Paradoxically, this would be fairly easy to do with a 'normal-size' physical object (e.g. water displacement, or area on a 2D project: draw it, cut it out, weigh it and use the density of the paper)

 Computationally, we need to think about it though. The most logical approach seems to be to take all x,y data points with a small range of values of z=zi±dz, project them on a 2D surface, calculate the area within, and multiply it by dz. Do this for all values of z.
octave:4> plot(y,z,'*')

But how to calculate the area inside an arbitrary two-dimensional figure then? If we can pick a point in the 'centre' of the figure, we can draw repeated triangles with this point as one of the corners. It's easy to calculate the area of a triangle, so we just need to sum the areas of the triangles. All we need to know is how to find such a central point to use as a corner. Also, there are problems when dz is too large and the 'border' becomes fuzzy.
octave:5> plot(y(1:25),z(1:25),'*')

In fact, at this stage there may well be pre-canned algorithms to help us.

That way we can reduce the number of points to the ones defining the encircling figure.

That still doesn't give us the area (I think matlab does though).
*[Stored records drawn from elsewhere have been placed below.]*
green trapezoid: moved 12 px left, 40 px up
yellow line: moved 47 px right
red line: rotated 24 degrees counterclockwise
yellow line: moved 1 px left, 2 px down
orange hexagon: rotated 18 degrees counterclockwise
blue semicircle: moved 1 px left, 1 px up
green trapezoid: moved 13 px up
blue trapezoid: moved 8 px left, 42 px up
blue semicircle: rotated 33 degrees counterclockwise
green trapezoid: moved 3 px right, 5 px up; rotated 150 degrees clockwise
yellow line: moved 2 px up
Since it's centred around the x axis we could probably use cumsum(abs(z(H))), but that's not general enough. In fact, there'd be so much  quality analysis required in order to make sure that we include enough, but not too many, points in our slices that it quickly becomes a chore.

So we'll take a step back. Turns out it's even easier:
octave:11>[H V]=convhulln([x y z]);
This probably isn't how you're supposed to plot it, but it works:

trisurf plot
gives V=104.07  Å3 (c.f. Nwchem/cosmo ca 74.5 Å3 for rsolv=0.)

Now that doesn't look good, but it has been noted nwchem/cosmo gives volumes which are about half of what every other program gives. See here and here:

">Cosmo produced volumes, which were twice as small
> as those obtained by PCM, while surfaces where by about 15% bigger in
> Cosmo."

I think nwchem actually isn't returning values of the wrong magnitude -- I think the value returned by nwchem is the molecular volume, while the other programmes return the solvent accessible surface-based volume. But what is in cosmo.xyz?

It appears to be a little bit more complex than that though.

We can open the cosmo.xyz file in jmol, but calculating the volume from these would be meaningless due to the way jmol works.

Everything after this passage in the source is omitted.